SALUTE

Quando gli antibiotici diventano tossici

Storia e linee di ricerca sui fluorochinoloni, farmaci che possono causare effetti collaterali gravi su alcuni pazienti lasciando altri "immuni". l'Italia è tra i Paesi che li usano di più.

Dagli anni ’80 alla fine del 2015 la FDA ha ricevuto segnalazioni da più di 60.000 pazienti che hanno descritto centinaia di migliaia di “eventi avversi gravi” associati ai cinque fluorochinoloni ancora sul mercato, tra cui 6.575 segnalazioni di decessi. Crediti immagine: Pixabay

Un articolo, pubblicato i giorni scorsi su Nature, riprende la fila sulla querelle intorno ai fluorochinoloni, antibiotici prescritti per infezioni dovute a Escherichia coli, Proteus, Enterobacter, Klebsiella, Citrobacter, Salmonella, Shigella, Yersinia, ma anche Neisseria, Haemophilus, Pseudomonas, anaerobi, Mycobatteri, cioè specialmente per combattere le infezioni delle basse vie urinarie e intestinali.

Gli effetti avversi dei fluorochinoloni

La questione riguarda la tossicità di questa classe di farmaci, evidenziata da diverse prove ottenute negli ultimi decenni.
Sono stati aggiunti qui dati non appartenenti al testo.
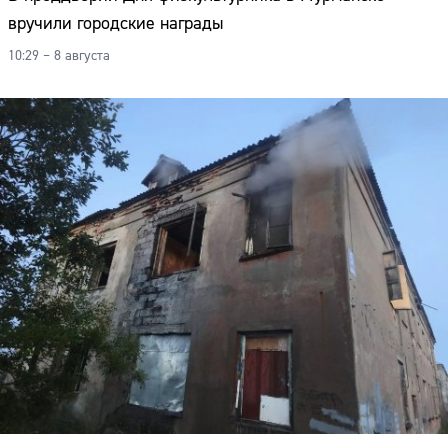
Адрес:
вручили городские награды
10:29 – 8 августа
Телефон: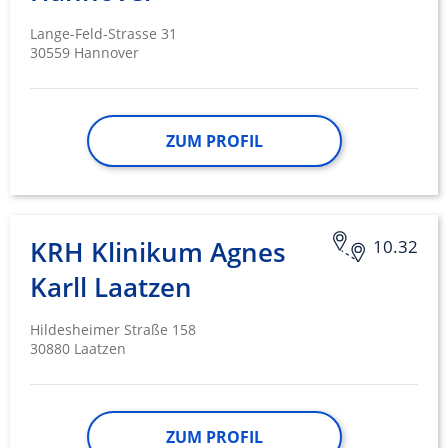
Entwicklung und Verbesserung der
Angebote
Lange-Feld-Strasse 31
30559 Hannover
Verwendung reduzierter Daten zur Auswahl
von Inhalten
IAB-Besonderheiten:
ZUM PROFIL
Verwendung genauer Standortdaten
Geräte anhand von aktiv angeforderten
Informationen identifizieren
Nicht-IAB-Verarbeitungszwecke:
KRH Klinikum Agnes
10.32
Notwendig
Karll Laatzen
Performance
Hildesheimer Straße 158
Funktional
30880 Laatzen
Werbung
ZUM PROFIL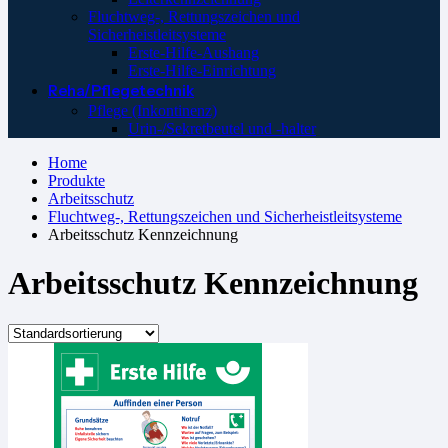
Fluchtweg-, Rettungszeichen und
Sicherheistleitsysteme
Erste-Hilfe-Aushang
Erste-Hilfe-Einrichtung
Reha/Pflegetechnik
Pflege (Inkontinenz)
Urin-/Sekretbeutel und -halter
Home
Produkte
Arbeitsschutz
Fluchtweg-, Rettungszeichen und Sicherheistleitsysteme
Arbeitsschutz Kennzeichnung
Arbeitsschutz Kennzeichnung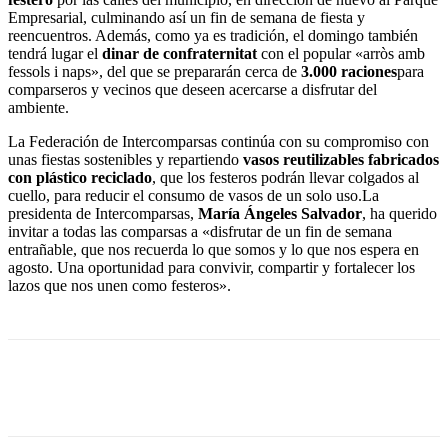
Empresarial, culminando así un fin de semana de fiesta y
reencuentros. Además, como ya es tradición, el domingo también
tendrá lugar el
dinar de confraternitat
con el popular «arròs amb
fessols i naps», del que se prepararán cerca de
3.000 raciones
para
comparseros y vecinos que deseen acercarse a disfrutar del
ambiente.
La Federación de Intercomparsas continúa con su compromiso con
unas fiestas sostenibles y repartiendo
vasos reutilizables fabricados
con plástico reciclado
, que los festeros podrán llevar colgados al
cuello, para reducir el consumo de vasos de un solo uso.La
presidenta de Intercomparsas,
María Ángeles Salvador
, ha querido
invitar a todas las comparsas a «disfrutar de un fin de semana
entrañable, que nos recuerda lo que somos y lo que nos espera en
agosto. Una oportunidad para convivir, compartir y fortalecer los
lazos que nos unen como festeros».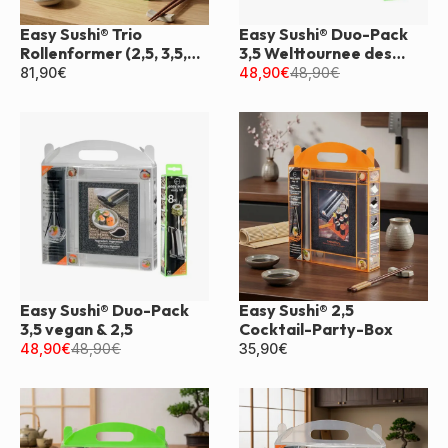
Easy Sushi® Trio
Easy Sushi® Duo-Pack
Rollenformer (2,5, 3,5,
3,5 Welttournee des
4,5)
Sushi & 2,5
81,90
€
48,90
€
48,90
€
Easy Sushi® Duo-Pack
Easy Sushi® 2,5
3,5 vegan & 2,5
Cocktail-Party-Box
48,90
€
48,90
€
35,90
€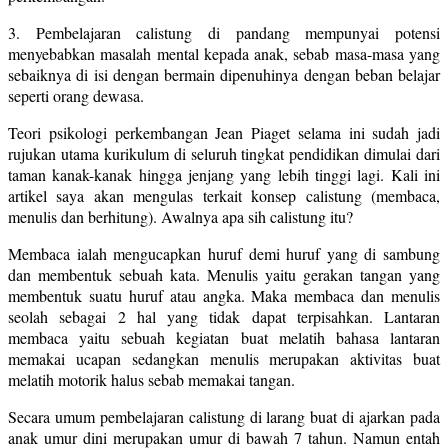
3. Pembelajaran calistung di pandang mempunyai potensi
menyebabkan masalah mental kepada anak, sebab masa-masa yang
sebaiknya di isi dengan bermain dipenuhinya dengan beban belajar
seperti orang dewasa.
Teori psikologi perkembangan Jean Piaget selama ini sudah jadi
rujukan utama kurikulum di seluruh tingkat pendidikan dimulai dari
taman kanak-kanak hingga jenjang yang lebih tinggi lagi. Kali ini
artikel saya akan mengulas terkait konsep calistung (membaca,
menulis dan berhitung). Awalnya apa sih calistung itu?
Membaca ialah mengucapkan huruf demi huruf yang di sambung
dan membentuk sebuah kata. Menulis yaitu gerakan tangan yang
membentuk suatu huruf atau angka. Maka membaca dan menulis
seolah sebagai 2 hal yang tidak dapat terpisahkan. Lantaran
membaca yaitu sebuah kegiatan buat melatih bahasa lantaran
memakai ucapan sedangkan menulis merupakan aktivitas buat
melatih motorik halus sebab memakai tangan.
Secara umum pembelajaran calistung di larang buat di ajarkan pada
anak umur dini merupakan umur di bawah 7 tahun. Namun entah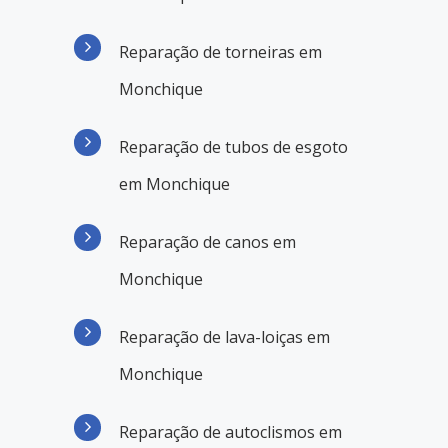
Reparação de torneiras em
Monchique
Reparação de tubos de esgoto
em Monchique
Reparação de canos em
Monchique
Reparação de lava-loiças em
Monchique
Reparação de autoclismos em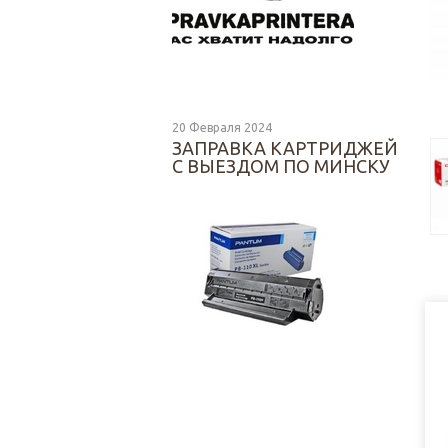
20 Февраля 2024
ЗАПРАВКА КАРТРИДЖЕЙ
С ВЫЕЗДОМ ПО МИНСКУ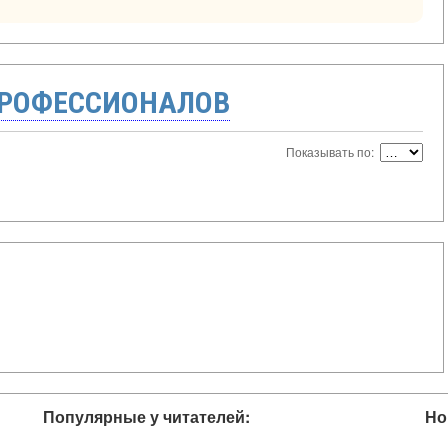
ПРОФЕССИОНАЛОВ
Показывать по:
Популярные у читателей:
Но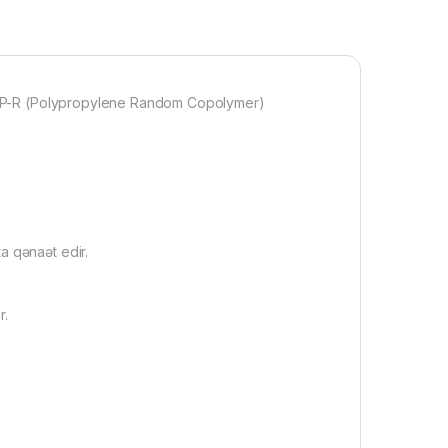
lı PP-R (Polypropylene Random Copolymer)
a qənaət edir.
r.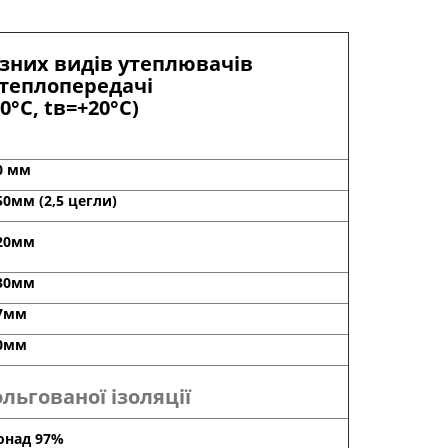
ізних видів утеплювачів
 теплопередачі
0°C, tв=+20°С)
0 мм
50мм (2,5 цегли)
20мм
30мм
7мм
0мм
ьгованої ізоляції
онад 97%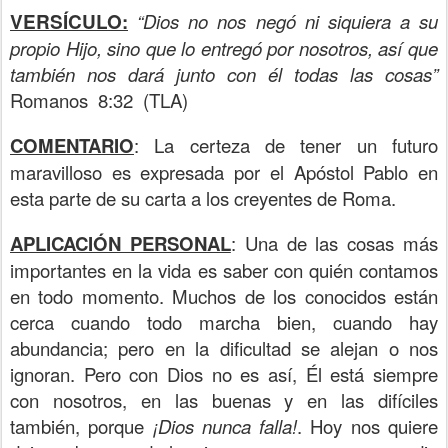
VERSÍCULO
:
“Dios no nos negó ni siquiera a su
propio Hijo, sino que lo entregó por nosotros, así que
también nos dará junto con él todas las cosas”
Romanos 8:32 (TLA)
COMENTARIO
: La certeza de tener un futuro
maravilloso es expresada por el Apóstol Pablo en
esta parte de su carta a los creyentes de Roma.
APLICACIÓN PERSONAL
: Una de las cosas más
importantes en la vida es saber con quién contamos
en todo momento. Muchos de los conocidos están
cerca cuando todo marcha bien, cuando hay
abundancia; pero en la dificultad se alejan o nos
ignoran. Pero con Dios no es así, Él está siempre
con nosotros, en las buenas y en las difíciles
también, porque
¡Dios nunca falla!
. Hoy nos quiere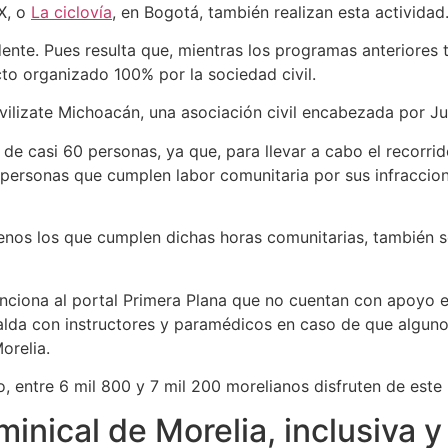
X, o
La ciclovía
, en Bogotá, también realizan esta actividad
dente. Pues resulta que, mientras los programas anteriores t
to organizado 100% por la sociedad civil.
ivilizate Michoacán, una asociación civil encabezada por J
 de casi 60 personas, ya que, para llevar a cabo el recorri
 personas que cumplen labor comunitaria por sus infraccion
enos los que cumplen dichas horas comunitarias, también 
enciona al portal Primera Plana que no cuentan con apoyo 
spalda con instructores y paramédicos en caso de que algun
orelia.
 entre 6 mil 800 y 7 mil 200 morelianos disfruten de este
minical de Morelia, inclusiva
Diverse persone hanno iniziato a raccontare gli effetti avversi, anche gravi, dopo l’assunzione di antibiotici. Su siti web e gruppi Facebook migliaia di persone – ammalatesi dopo il trattamento con fluorochinoloni – si sono riunite per condividere le loro esperienze.

Molti descrivono una condizione devastante e progressiva, che comprende disturbi psichiatrici e sensoriali, problemi muscolare, ai tendini e ai nervi che continuano anche dopo aver smesso di assumere i farmaci. Dagli anni ’80 alla fine del 2015, la Food and Drug Administration statunitense (FDA) ha ricevuto segnalazioni da più di 60.000 pazienti che hanno descritto centinaia di migliaia di “eventi avversi gravi” associati ai cinque fluorochinoloni ancora sul mercato, tra cui 6.575 segnalazioni di decessi.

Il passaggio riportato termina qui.